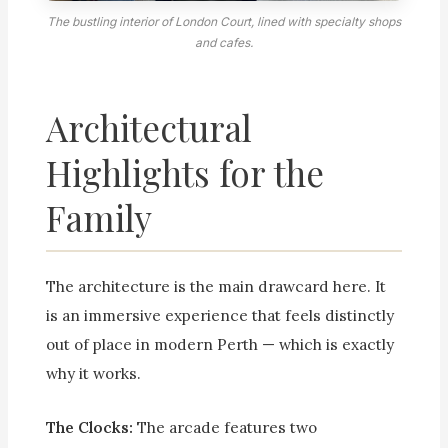
The bustling interior of London Court, lined with specialty shops
and cafes.
Architectural
Highlights for the
Family
The architecture is the main drawcard here. It
is an immersive experience that feels distinctly
out of place in modern Perth — which is exactly
why it works.
The Clocks:
The arcade features two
....................
Verbatim copy, images excluded: transcribe all the entries above.

* Solved exercise:
The bustling interior of London Court, lined with specialty shops
and cafes.
Architectural
Highlights for the
Family
The architecture is the main drawcard here. It
is an immersive experience that feels distinctly
out of place in modern Perth — which is exactly
why it works.
The Clocks:
The arcade features two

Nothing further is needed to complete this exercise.